■ Your task ■
I would like the lines below, from the one with "randon Childress, nuevo" through the one with "Dibujo / Ilustración", copied exactly and without any pictures.

■ Extracted information ■
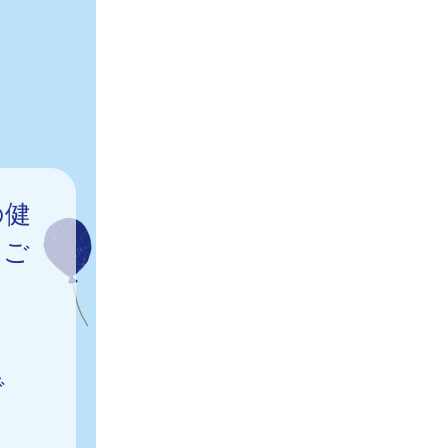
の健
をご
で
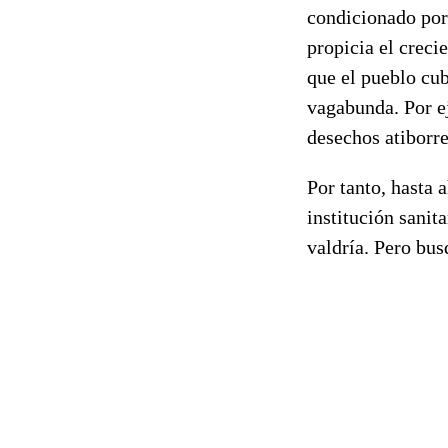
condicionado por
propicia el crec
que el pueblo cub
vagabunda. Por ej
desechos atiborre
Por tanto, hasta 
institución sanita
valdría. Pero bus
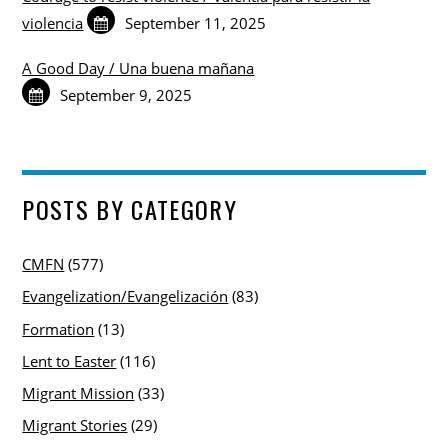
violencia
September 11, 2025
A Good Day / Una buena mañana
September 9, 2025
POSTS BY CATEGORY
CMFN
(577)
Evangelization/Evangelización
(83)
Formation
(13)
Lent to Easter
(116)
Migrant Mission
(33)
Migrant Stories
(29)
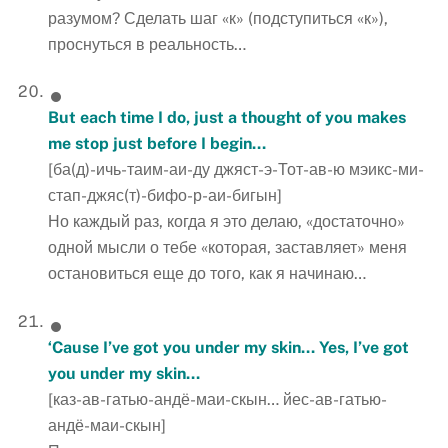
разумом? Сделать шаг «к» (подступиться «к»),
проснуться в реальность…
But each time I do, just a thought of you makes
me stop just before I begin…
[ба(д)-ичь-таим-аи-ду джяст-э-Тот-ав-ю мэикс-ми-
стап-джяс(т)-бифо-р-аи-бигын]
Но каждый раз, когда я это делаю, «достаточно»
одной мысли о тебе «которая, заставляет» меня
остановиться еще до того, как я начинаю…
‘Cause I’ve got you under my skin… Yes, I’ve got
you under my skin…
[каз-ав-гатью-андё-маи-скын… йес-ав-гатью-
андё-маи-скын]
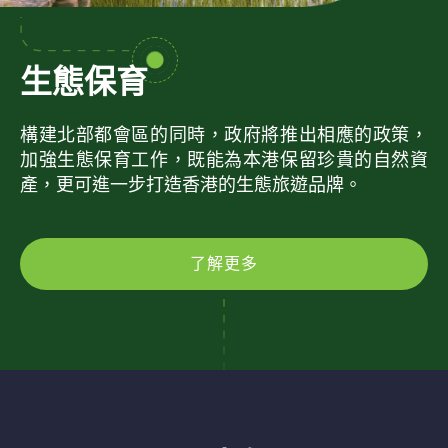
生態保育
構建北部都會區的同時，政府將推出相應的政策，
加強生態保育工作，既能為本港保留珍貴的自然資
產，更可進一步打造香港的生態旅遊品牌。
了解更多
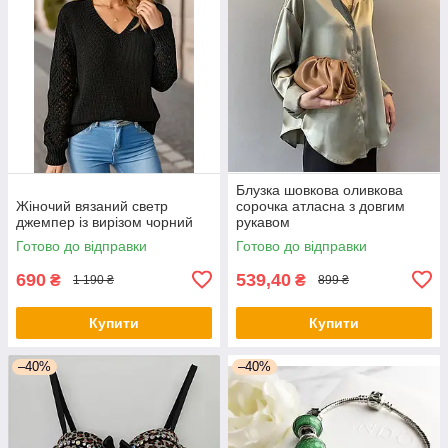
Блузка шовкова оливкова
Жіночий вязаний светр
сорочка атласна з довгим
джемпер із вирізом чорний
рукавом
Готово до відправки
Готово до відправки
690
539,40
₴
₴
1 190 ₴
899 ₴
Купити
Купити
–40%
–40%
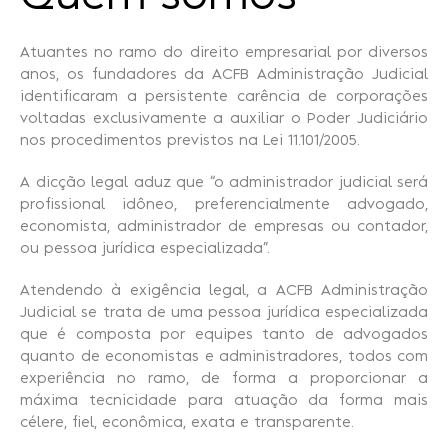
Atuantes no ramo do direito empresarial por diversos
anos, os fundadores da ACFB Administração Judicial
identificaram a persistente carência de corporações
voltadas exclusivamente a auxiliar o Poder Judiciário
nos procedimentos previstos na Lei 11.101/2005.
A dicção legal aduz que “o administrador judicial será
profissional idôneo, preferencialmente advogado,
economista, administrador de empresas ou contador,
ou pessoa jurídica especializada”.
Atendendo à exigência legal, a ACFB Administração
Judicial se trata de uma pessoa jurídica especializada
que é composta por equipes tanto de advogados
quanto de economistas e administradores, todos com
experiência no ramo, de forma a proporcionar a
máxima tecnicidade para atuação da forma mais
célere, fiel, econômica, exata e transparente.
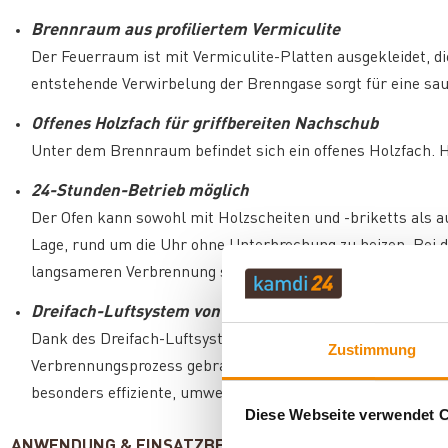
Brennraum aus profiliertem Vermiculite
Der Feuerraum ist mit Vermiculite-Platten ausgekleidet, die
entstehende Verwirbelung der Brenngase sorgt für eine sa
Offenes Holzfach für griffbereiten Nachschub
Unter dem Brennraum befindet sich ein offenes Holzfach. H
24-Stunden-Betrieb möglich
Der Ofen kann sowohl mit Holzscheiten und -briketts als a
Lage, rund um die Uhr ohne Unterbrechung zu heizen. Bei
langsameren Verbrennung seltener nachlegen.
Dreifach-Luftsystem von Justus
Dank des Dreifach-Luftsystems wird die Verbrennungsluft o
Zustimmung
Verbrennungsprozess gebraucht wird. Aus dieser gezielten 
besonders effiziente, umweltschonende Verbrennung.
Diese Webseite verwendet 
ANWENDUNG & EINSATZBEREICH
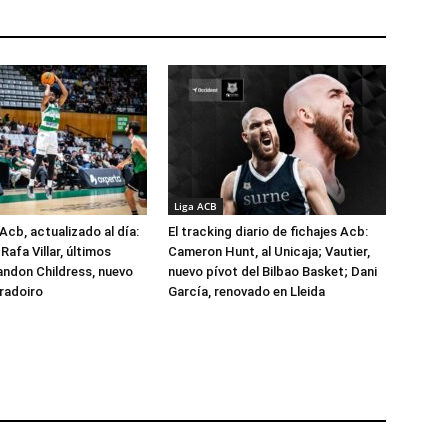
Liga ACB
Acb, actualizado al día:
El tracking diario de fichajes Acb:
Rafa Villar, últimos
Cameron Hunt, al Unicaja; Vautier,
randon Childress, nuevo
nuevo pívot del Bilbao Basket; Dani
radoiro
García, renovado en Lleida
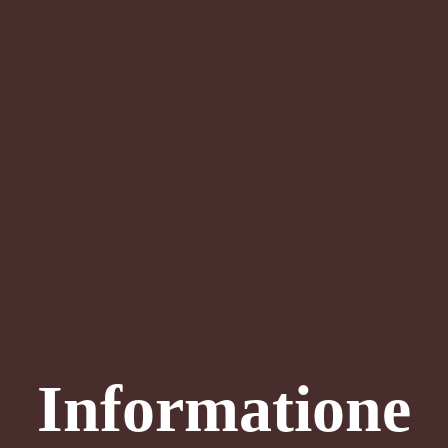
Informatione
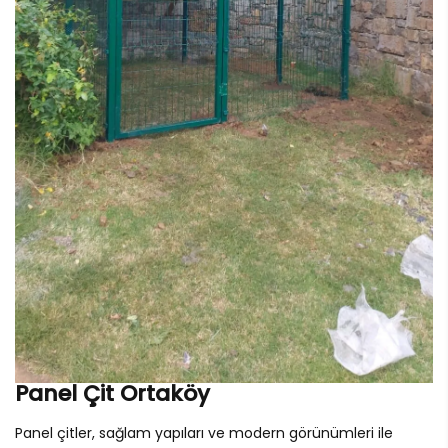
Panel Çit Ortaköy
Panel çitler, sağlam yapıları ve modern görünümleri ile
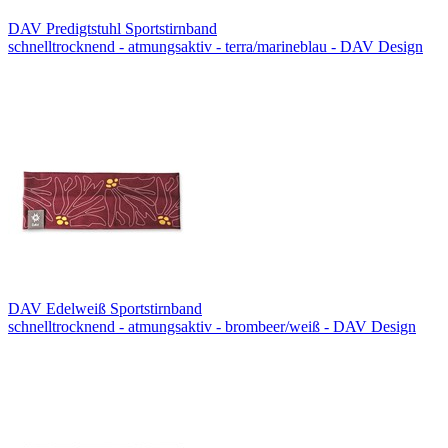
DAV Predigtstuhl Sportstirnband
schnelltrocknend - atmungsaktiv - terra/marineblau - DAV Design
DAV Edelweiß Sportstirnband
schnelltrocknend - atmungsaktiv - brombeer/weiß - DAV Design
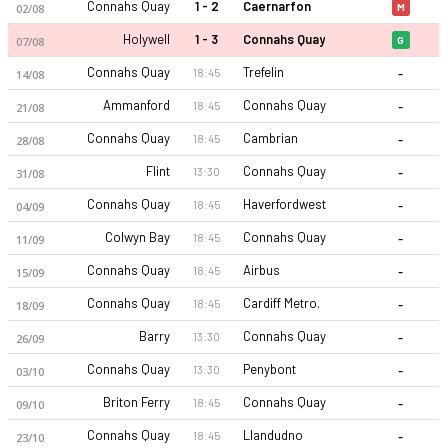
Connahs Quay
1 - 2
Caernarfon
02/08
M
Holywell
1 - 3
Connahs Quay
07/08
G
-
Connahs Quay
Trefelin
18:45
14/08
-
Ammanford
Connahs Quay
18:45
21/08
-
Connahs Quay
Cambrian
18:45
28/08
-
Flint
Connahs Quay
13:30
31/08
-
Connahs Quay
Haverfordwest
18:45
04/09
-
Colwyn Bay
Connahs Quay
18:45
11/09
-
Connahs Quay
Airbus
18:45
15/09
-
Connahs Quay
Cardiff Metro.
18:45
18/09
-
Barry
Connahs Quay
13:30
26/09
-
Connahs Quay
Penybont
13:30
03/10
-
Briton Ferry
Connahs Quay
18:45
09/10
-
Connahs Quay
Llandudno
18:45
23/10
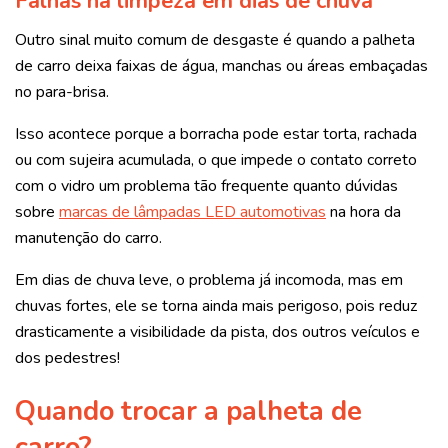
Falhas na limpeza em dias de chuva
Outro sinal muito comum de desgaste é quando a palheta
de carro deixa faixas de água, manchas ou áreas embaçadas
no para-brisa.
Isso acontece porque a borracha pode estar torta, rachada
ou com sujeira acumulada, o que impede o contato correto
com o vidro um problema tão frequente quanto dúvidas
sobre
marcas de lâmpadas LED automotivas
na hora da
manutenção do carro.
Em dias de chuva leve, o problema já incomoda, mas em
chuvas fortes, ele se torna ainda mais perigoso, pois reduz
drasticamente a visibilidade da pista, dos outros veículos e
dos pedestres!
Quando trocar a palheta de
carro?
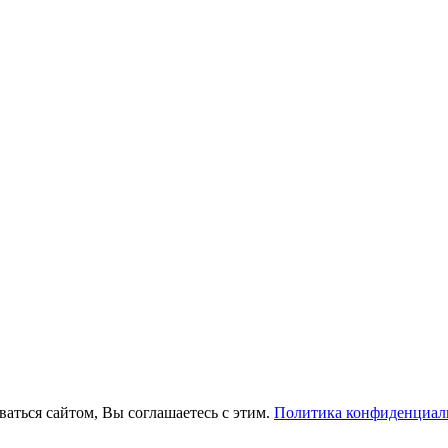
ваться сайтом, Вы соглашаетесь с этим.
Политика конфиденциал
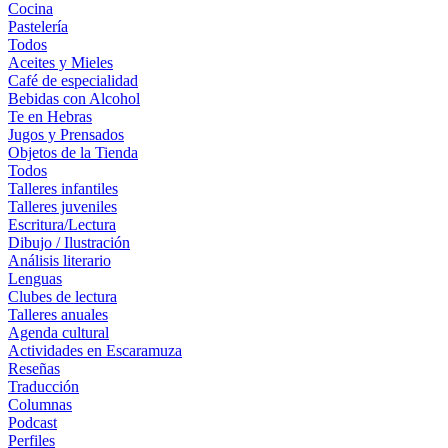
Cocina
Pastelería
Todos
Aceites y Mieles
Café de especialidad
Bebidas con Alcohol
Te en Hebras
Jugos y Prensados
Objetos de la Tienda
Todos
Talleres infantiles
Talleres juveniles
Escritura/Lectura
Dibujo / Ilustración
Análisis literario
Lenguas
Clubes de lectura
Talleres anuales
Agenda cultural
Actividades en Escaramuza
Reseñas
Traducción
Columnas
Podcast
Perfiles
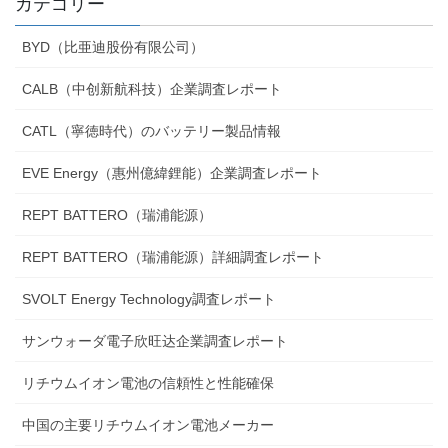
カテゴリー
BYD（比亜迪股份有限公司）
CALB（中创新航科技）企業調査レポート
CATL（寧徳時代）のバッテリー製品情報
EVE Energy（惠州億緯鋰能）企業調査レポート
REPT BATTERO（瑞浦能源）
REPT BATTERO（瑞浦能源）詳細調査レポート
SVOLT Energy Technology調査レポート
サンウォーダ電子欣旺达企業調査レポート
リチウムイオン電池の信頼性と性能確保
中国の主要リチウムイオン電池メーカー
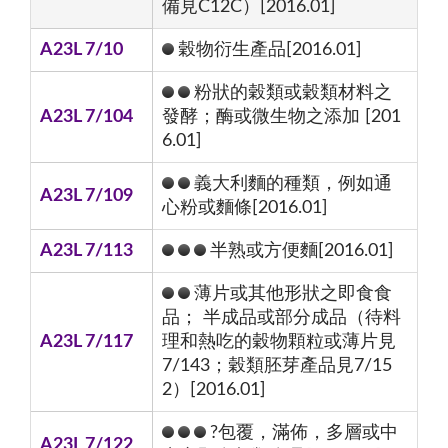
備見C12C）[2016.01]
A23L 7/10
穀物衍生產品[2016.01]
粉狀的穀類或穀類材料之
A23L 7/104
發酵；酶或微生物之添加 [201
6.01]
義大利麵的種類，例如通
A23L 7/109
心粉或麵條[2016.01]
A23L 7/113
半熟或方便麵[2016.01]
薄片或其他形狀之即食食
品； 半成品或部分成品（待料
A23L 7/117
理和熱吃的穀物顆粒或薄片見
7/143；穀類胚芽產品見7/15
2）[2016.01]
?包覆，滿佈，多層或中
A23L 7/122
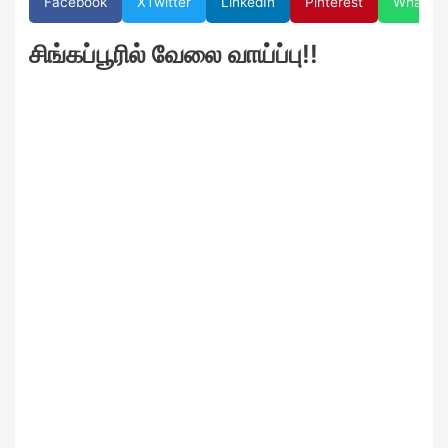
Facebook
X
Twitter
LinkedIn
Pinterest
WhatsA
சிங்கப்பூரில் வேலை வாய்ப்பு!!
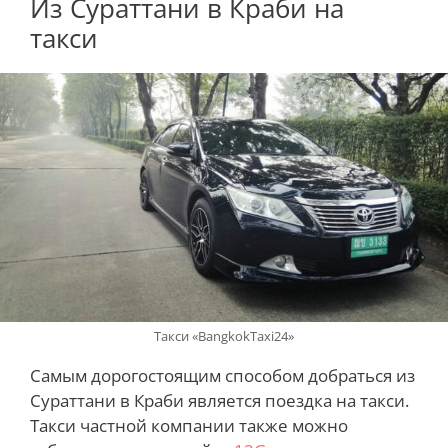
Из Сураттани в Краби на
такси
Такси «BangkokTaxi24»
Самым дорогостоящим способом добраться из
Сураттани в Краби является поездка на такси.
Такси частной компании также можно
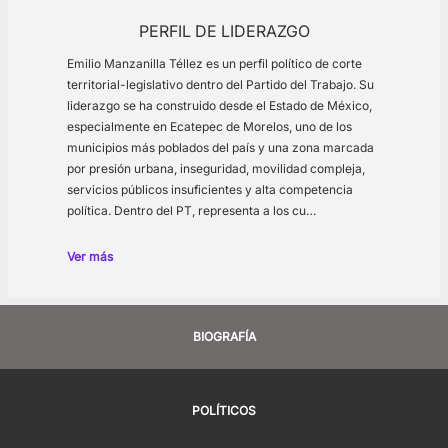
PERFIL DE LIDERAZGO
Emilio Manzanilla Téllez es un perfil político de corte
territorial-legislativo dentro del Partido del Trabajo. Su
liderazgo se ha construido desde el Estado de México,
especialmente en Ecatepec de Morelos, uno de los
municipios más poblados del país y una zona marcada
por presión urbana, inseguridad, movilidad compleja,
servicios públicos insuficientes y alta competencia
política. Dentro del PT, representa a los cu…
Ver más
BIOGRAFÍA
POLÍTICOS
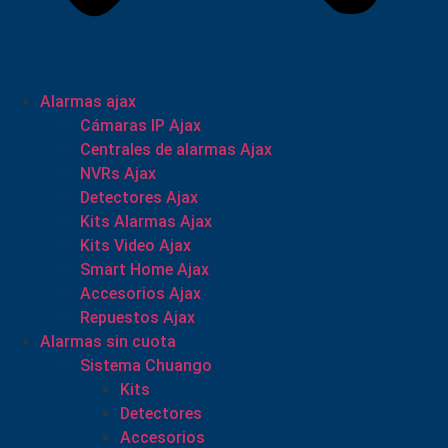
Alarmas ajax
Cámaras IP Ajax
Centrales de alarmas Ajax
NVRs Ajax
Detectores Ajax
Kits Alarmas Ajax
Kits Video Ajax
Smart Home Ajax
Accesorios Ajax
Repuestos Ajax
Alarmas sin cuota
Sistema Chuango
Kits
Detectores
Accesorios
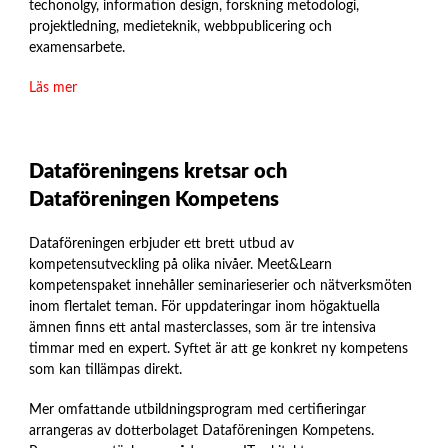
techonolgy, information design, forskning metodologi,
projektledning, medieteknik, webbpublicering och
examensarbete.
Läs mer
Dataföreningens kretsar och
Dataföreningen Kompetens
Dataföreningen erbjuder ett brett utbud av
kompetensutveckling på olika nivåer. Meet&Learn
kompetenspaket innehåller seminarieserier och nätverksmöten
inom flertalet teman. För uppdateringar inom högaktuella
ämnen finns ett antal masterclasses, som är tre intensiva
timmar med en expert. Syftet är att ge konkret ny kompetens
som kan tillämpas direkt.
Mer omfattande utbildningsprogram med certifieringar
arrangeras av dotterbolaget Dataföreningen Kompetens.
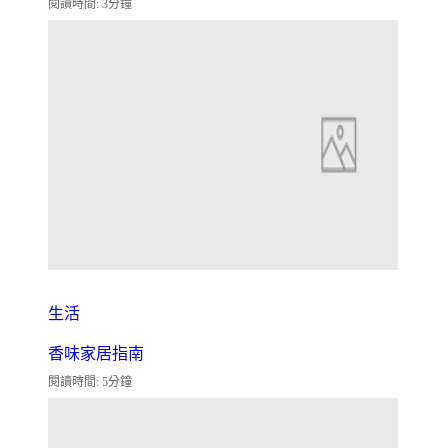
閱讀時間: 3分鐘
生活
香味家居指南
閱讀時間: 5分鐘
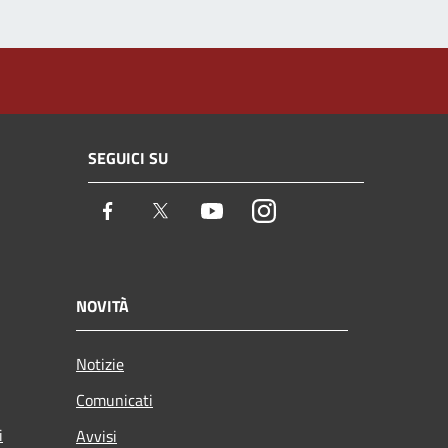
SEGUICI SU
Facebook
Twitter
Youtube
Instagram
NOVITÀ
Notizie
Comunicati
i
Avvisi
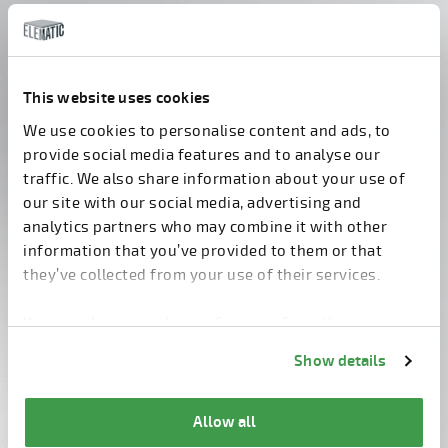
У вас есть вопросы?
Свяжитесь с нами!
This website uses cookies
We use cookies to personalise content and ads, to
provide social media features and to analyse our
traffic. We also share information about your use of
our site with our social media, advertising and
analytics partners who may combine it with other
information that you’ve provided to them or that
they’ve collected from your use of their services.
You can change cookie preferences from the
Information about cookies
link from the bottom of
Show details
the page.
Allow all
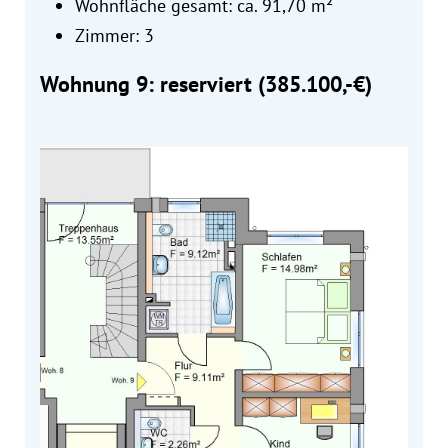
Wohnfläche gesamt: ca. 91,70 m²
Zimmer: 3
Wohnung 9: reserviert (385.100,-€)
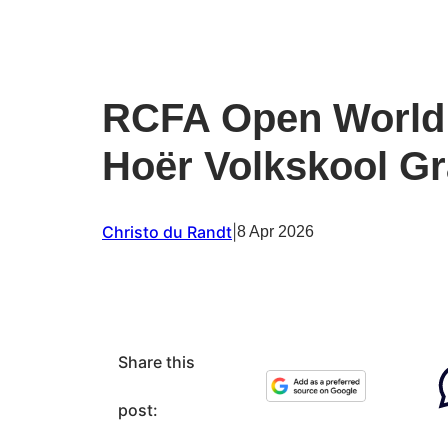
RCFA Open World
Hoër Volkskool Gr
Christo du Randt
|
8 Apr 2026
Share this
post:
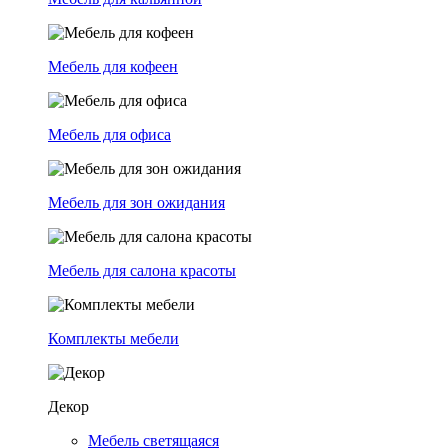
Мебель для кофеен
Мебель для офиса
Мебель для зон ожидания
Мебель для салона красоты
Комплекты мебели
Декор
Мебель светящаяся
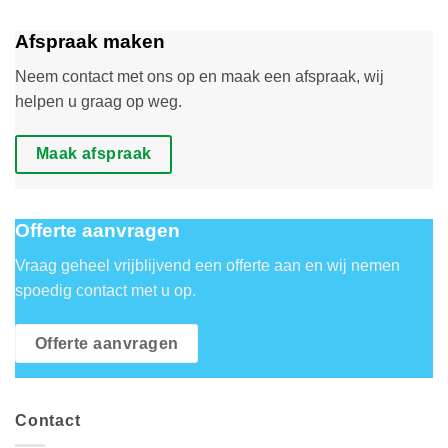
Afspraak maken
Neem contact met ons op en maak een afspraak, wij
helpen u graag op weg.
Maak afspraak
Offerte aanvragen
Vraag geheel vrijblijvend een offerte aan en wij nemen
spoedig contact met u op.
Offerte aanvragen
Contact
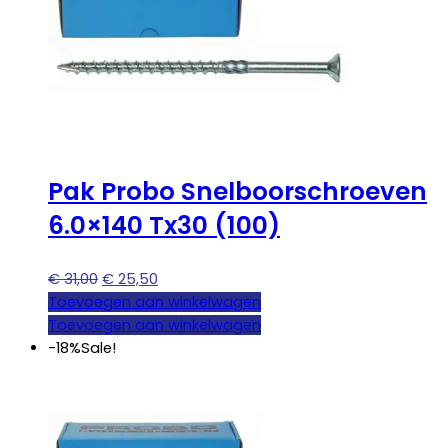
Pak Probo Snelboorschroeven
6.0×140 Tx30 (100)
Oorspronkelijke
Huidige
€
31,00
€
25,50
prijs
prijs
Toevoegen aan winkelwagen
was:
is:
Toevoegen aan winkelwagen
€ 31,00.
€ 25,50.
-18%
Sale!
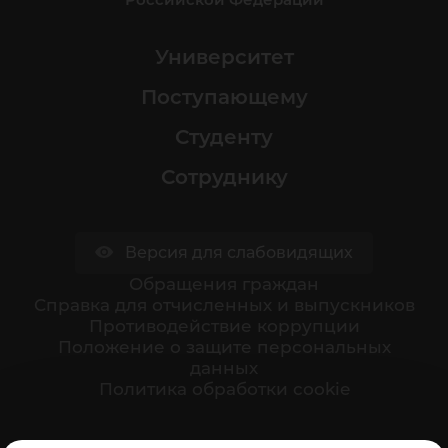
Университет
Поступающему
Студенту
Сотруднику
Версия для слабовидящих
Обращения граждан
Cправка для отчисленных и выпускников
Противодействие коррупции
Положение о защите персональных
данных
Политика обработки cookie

■ Exercise output ■
randon Childress, nuevo
nuevo pívot del Bilbao Basket; Dani
radoiro
García, renovado en Lleida
Informatione
Panel Çit Ortaköy
Panel çitler, sağlam yapıları ve modern görünümleri ile
DAV Predigtstuhl Sportstirnband
schnelltrocknend - atmungsaktiv - terra/marineblau - DAV Design
DAV Edelweiß Sportstirnband
schnelltrocknend - atmungsaktiv - brombeer/weiß - DAV Design
Connahs Quay
1 - 2
Caernarfon
02/08
M
Holywell
1 - 3
Connahs Quay
07/08
G
-
Connahs Quay
Trefelin
18:45
14/08
-
Ammanford
Connahs Quay
18:45
21/08
-
Connahs Quay
Cambrian
18:45
28/08
-
Flint
Connahs Quay
13:30
31/08
-
Connahs Quay
Haverfordwest
18:45
04/09
-
Colwyn Bay
Connahs Quay
18:45
11/09
-
Connahs Quay
Airbus
18:45
15/09
-
Connahs Quay
Cardiff Metro.
18:45
18/09
-
Barry
Connahs Quay
13:30
26/09
-
Connahs Quay
Penybont
13:30
03/10
-
Briton Ferry
Connahs Quay
18:45
09/10
-
Connahs Quay
Llandudno
18:45
23/10
Falhas na limpeza em dias de chuva
Outro sinal muito comum de desgaste é quando a palheta
de carro deixa faixas de água, manchas ou áreas embaçadas
no para-brisa.
Isso acontece porque a borracha pode estar torta, rachada
ou com sujeira acumulada, o que impede o contato correto
com o vidro um problema tão frequente quanto dúvidas
sobre
marcas de lâmpadas LED automotivas
na hora da
manutenção do carro.
Em dias de chuva leve, o problema já incomoda, mas em
chuvas fortes, ele se torna ainda mais perigoso, pois reduz
drasticamente a visibilidade da pista, dos outros veículos e
dos pedestres!
Quando trocar a palheta de
carro?
ваться сайтом, Вы соглашаетесь с этим.
Политика конфиденциал
Cocina
Pastelería
Todos
Aceites y Mieles
Café de especialidad
Bebidas con Alcohol
Te en Hebras
Jugos y Prensados
Objetos de la Tienda
Todos
Talleres infantiles
Talleres juveniles
Escritura/Lectura
Dibujo / Ilustración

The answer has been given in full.